Para Lígia Vial, assessora jurídica da Amda, a fala do representante da Faemg não causou tanta surpresa por ser coerente com a postura arcaica da instituição. “A Faemg sempre vota a favor do desmatamento, seja de Cerrado, Mata Atlântica ou qualquer outro ambiente, independente de sua importância para proteção da água, solo e biodiversidade”, disse.

Mas a declaração do representante aponta para conflito dentro do GT. Para Lígia, não há como se discutir uma norma que vai subsidiar tecnicamente a decisão do órgão ambiental nos processos de supressão de vegetação nativa pertencente ao Cerrado, sem que antes se reconheça a extrema importância de conservação do bioma.
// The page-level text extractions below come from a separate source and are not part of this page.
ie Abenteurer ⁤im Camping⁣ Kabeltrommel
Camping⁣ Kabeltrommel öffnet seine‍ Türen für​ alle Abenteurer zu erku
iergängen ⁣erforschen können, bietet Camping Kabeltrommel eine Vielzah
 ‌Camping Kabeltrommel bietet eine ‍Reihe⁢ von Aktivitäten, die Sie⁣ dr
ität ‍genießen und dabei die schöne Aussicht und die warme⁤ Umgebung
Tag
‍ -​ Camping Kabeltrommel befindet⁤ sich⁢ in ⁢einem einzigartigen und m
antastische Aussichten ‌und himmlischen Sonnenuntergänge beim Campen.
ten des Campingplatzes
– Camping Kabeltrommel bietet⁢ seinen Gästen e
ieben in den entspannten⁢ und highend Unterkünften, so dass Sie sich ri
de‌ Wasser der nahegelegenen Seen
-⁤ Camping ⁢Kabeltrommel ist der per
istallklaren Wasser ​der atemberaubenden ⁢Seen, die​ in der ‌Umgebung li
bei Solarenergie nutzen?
Segundo o Ministério do Meio Ambiente, o Cerrado é considerado como um dos hotspots mundiais de biodiversidade, pela extrema abundância de espécies endêmicas e sofre uma excepcional perda de habitat. O Cerrado brasileiro é reconhecido como a savana mais rica do mundo em biodiversidade, abrigando 11.627 espécies de plantas nativas já catalogadas. Existe uma grande diversidade de habitats, que determinam uma notável alternância de espécies entre diferentes fitofisionomias. Cerca de 199 espécies de mamíferos são conhecidas e a rica avifauna compreende cerca de 837 espécies. Os números de peixes (1.200 espécies), répteis (180 espécies) e anfíbios (150 espécies) são elevados. A quantidade de peixes endêmicos não é conhecida, porém os valores são bastante altos para anfíbios e répteis: 28% e 17%, respectivamente. De acordo com estimativas recentes, o Cerrado é o refúgio de 13% das borboletas, 35% das abelhas e 23% dos cupins dos trópicos.
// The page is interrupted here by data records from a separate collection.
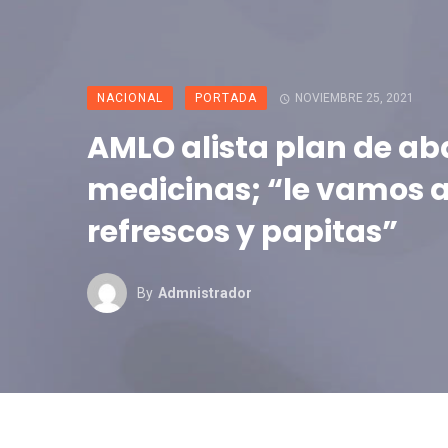
NACIONAL
PORTADA
NOVIEMBRE 25, 2021
AMLO alista plan de ab
medicinas; “le vamos 
refrescos y papitas”
By
Admnistrador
Além dos aspectos ambientais, o Cerrado tem grande importância social. Diversas populações sobrevivem de seus recursos naturais, incluindo etnias indígenas, quilombolas, geraizeiros, ribeirinhos, babaçueiras, vazanteiros e comunidades quilombolas que, juntas, fazem parte do patrimônio histórico e cultural brasileiro e detêm um conhecimento tradicional de sua biodiversidade. Mais de 220 espécies têm uso medicinal e mais 416 podem ser usadas na recuperação de solos degradados, como barreiras contra o vento, proteção contra erosão ou para criar habitats de predadores naturais de pragas. Mais de 10 tipos de frutos comestíveis são regularmente consumidos pela população local e vendidos nos centros urbanos, como os frutos do pequi (Caryocar brasiliense), buriti (Mauritia flexuosa), mangaba (Hancornia speciosa), cagaita (Eugenia dysenterica), bacupari (Salacia crassifolia), cajuzinho do cerrado (Anacardium humile), araticum (Annona crassifolia) e as sementes do barú (Dipteryx alata).